- INFORMATION PROVIDED -
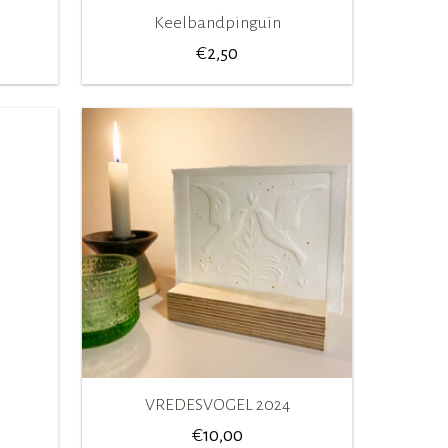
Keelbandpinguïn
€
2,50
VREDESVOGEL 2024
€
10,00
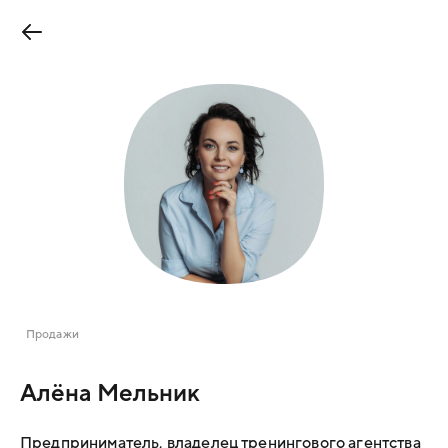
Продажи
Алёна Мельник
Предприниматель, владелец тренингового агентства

* * *

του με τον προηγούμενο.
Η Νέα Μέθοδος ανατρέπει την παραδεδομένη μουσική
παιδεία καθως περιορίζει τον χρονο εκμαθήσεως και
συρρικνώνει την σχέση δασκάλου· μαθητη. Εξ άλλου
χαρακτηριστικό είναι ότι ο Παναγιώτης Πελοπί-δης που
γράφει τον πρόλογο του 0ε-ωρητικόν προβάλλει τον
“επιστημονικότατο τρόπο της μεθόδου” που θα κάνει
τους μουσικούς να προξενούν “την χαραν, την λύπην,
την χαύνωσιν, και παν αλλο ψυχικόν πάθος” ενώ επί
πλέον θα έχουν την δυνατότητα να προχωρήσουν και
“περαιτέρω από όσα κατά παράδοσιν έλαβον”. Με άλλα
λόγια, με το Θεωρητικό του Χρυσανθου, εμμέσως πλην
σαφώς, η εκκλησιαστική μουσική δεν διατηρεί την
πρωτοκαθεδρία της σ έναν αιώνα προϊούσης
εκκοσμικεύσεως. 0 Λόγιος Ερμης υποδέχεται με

* * *

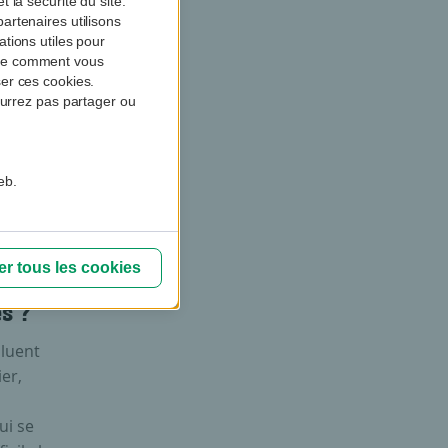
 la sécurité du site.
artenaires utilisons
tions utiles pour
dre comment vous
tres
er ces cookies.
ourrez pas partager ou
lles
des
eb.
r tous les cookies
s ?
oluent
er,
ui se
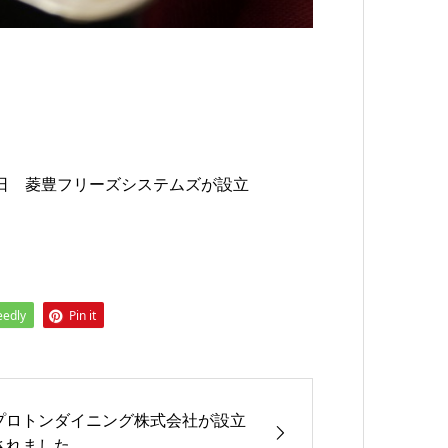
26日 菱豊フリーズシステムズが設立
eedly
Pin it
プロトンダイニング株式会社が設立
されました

- REQUIRED ACTION -
Across the material above, count every line holding "μουσική" and write down only the number.

- TASK RESPONSE -
2